In what it called an effort to “increase transparency and promote market integrity,” the CFTC began disaggregating data in its weekly Commitments of Traders (COT) reports on Sept. 4 and announced it would begin releasing additional data on swap dealers and index traders in the futures markets on a quarterly basis.
While the old COT reports broke traders into two categories, commercial and noncommercial, the new reports break the data into four categories: producer/merchant/processor/user, swap dealers, managed money and other reportables (see Chartview). In 2007, the CFTC began supplying additional data, breaking out index traders in its supplemental CIT report, but that only covered 12 agricultural commodities and did not include energies.
The agency will publish additional COT data for 22 contract markets, including major agriculture, energy and metals markets and is working to create a new COT for all of the financial markets. The CFTC will produce the same disaggregated data on all of the remaining commodity markets that they currently publish COT data for. The CFTC will continue to release the traditional COT reports and supplemental CIT reports for a transition period until the end of 2009.

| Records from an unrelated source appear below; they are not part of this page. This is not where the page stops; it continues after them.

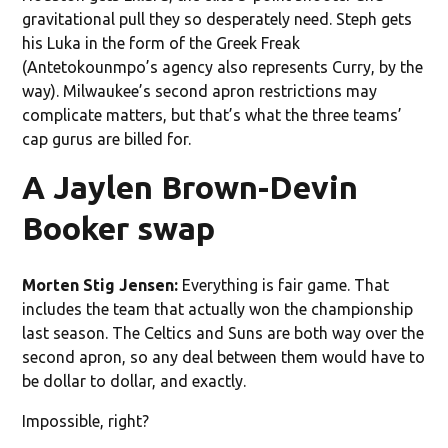
gravitational pull they so desperately need. Steph gets
his Luka in the form of the Greek Freak
(Antetokounmpo’s agency also represents Curry, by the
way). Milwaukee’s second apron restrictions may
complicate matters, but that’s what the three teams’
cap gurus are billed for.
A Jaylen Brown-Devin
Booker swap
Morten Stig Jensen:
Everything is fair game. That
includes the team that actually won the championship
last season. The Celtics and Suns are both way over the
second apron, so any deal between them would have to
be dollar to dollar, and exactly.
Impossible, right?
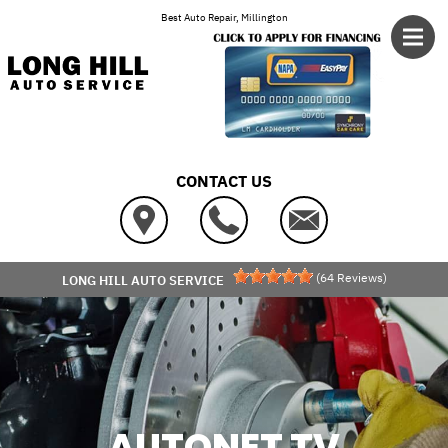
Skip to main content
Best Auto Repair, Millington
CONTACT US
(
64
Reviews)
LONG HILL AUTO SERVICE
AUTONET TV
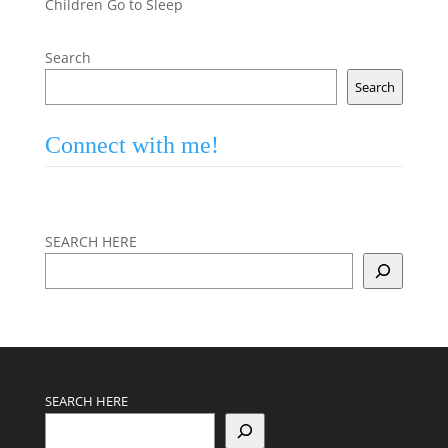
Children Go to Sleep
Search
Search
Connect with me!
SEARCH HERE
SEARCH HERE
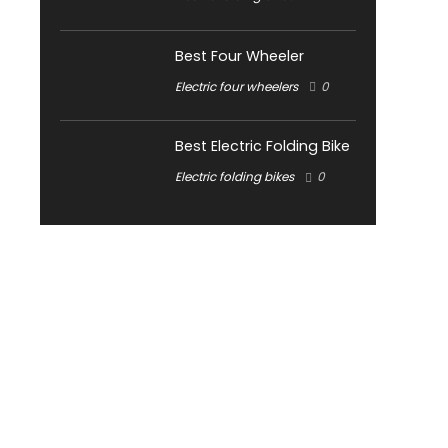
Best Four Wheeler
Electric four wheelers
0
Best Electric Folding Bike
Electric folding bikes
0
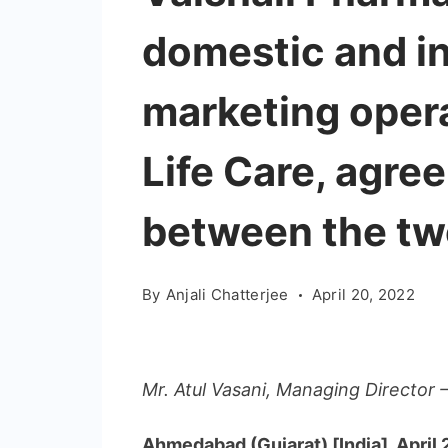
domestic and in
marketing opera
Life Care, agre
between the t
By
Anjali Chatterjee
April 20, 2022
Mr. Atul Vasani, Managing Director –
Ahmedabad (Gujarat) [India], April 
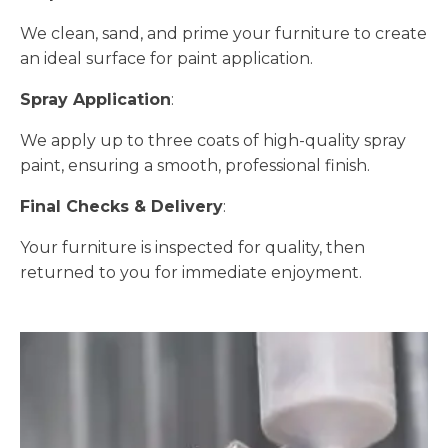
We clean, sand, and prime your furniture to create
an ideal surface for paint application.
Spray Application
:
We apply up to three coats of high-quality spray
paint, ensuring a smooth, professional finish.
Final Checks & Delivery
:
Your furniture is inspected for quality, then
returned to you for immediate enjoyment.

The new index investment reports will update data from the CFTC’s September 2008 report on swap dealers and index traders. The index investment data details the notional values and the equivalent number of futures contracts for all U.S. markets with more than $500 million of reported net notional value in any one quarter. Using quarter-ending dates, the data shows the gross long, gross short, and net notional values with the corresponding equivalent number of futures contracts held across all contract months on the relevant dates.
“The reports will help police the market better and help create a better playing field,” says Floyd Upperman, individual trader and trading advisor. “Any increased insight into who’s doing business on the futures exchanges is going to be good for small speculators. If everybody has access to the data, then it won’t be as easy for people to [manipulate it].”
Upperman says that evolutions in trading, such as the introduction of ETFs and the participation of pension funds in commodities trading, have made changes to the COT report necessary. “You have new kinds of traders that didn’t exist before that [have] really changed the fingerprint of the data and breaking those out from the regular producers and keeping that commercial category in tact will let us continue to track the markets. The old data will still be relevant since we’ll have clean commercial data, but now we’ll be able to track these new players that have emerged in the last 10 years — the index traders and spread dealers,” he says.
Larry Williams, a private trader and expert on using COT data, calls the reports “a godsend to traders as they allow for a deeper analysis of market players.” “We should be able to see so much more, but we probably will have to come up with new measurement tools and new approaches to handle this new data,” he says.